EXERCISE OBJECTIVE: Everything from the opening line of the listing below to the line that has "Las Más Vistas", inclusive, should be returned exactly, except the pictures.

RECORDED DATA:
★ ★ ★ ★ ★

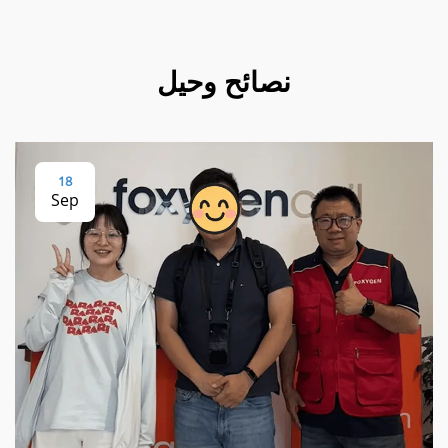
نصائح وحيل
18
Sep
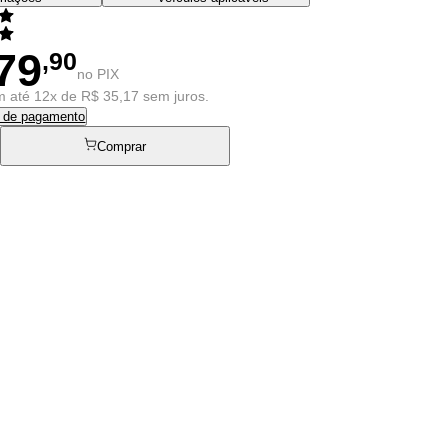
79
,90
no PIX
 até 12x de R$ 35,17 sem juros.
s de pagamento
Comprar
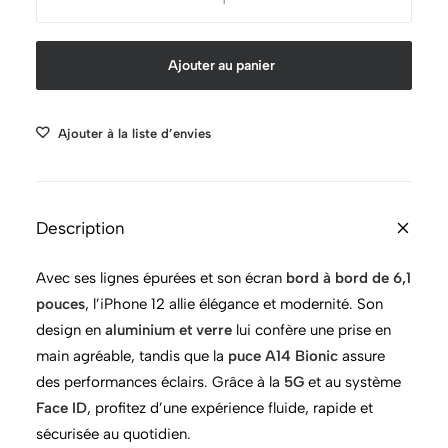
de
iPhone
Ajouter au panier
12
128
Go
Ajouter à la liste d’envies
-
Noir
Description
Avec ses lignes épurées et son écran
bord à bord de 6,1
pouces
, l’iPhone 12 allie élégance et modernité. Son
design en
aluminium et verre
lui confère une prise en
main agréable, tandis que la
puce A14 Bionic
assure
des performances éclairs. Grâce à la
5G
et au système
Face ID
, profitez d’une expérience fluide, rapide et
sécurisée au quotidien.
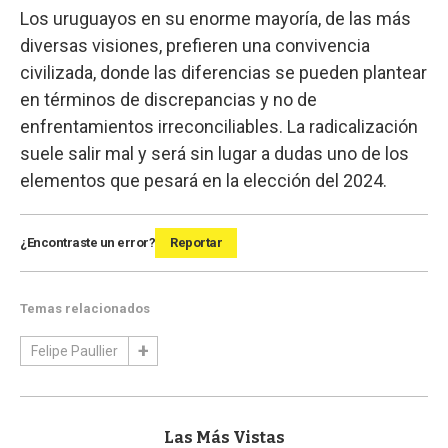
Los uruguayos en su enorme mayoría, de las más
diversas visiones, prefieren una convivencia
civilizada, donde las diferencias se pueden plantear
en términos de discrepancias y no de
enfrentamientos irreconciliables. La radicalización
suele salir mal y será sin lugar a dudas uno de los
elementos que pesará en la elección del 2024.
¿Encontraste un error?
Reportar
Temas relacionados
Felipe Paullier
Las Más Vistas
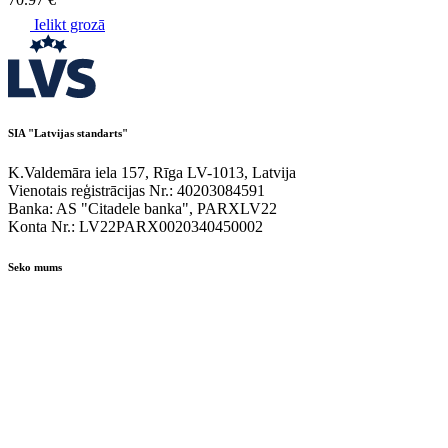
Ielikt grozā
SIA "Latvijas standarts"
K.Valdemāra iela 157, Rīga LV-1013, Latvija
Vienotais reģistrācijas Nr.: 40203084591
Banka: AS "Citadele banka", PARXLV22
Konta Nr.: LV22PARX0020340450002
Seko mums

★ ★ ★ ★ ★

RESPONSE BELOW:
نصائح وحيل
18
Sep
79
,90
no PIX
 até 12x de R$ 35,17 sem juros.
s de pagamento
Comprar
de
iPhone
Ajouter au panier
12
128
Go
Ajouter à la liste d’envies
-
Noir
Description
Avec ses lignes épurées et son écran
bord à bord de 6,1
pouces
, l’iPhone 12 allie élégance et modernité. Son
design en
aluminium et verre
lui confère une prise en
main agréable, tandis que la
puce A14 Bionic
assure
des performances éclairs. Grâce à la
5G
et au système
Face ID
, profitez d’une expérience fluide, rapide et
sécurisée au quotidien.
Los uruguayos en su enorme mayoría, de las más
diversas visiones, prefieren una convivencia
civilizada, donde las diferencias se pueden plantear
en términos de discrepancias y no de
enfrentamientos irreconciliables. La radicalización
suele salir mal y será sin lugar a dudas uno de los
elementos que pesará en la elección del 2024.
¿Encontraste un error?
Reportar
Temas relacionados
Felipe Paullier
Las Más Vistas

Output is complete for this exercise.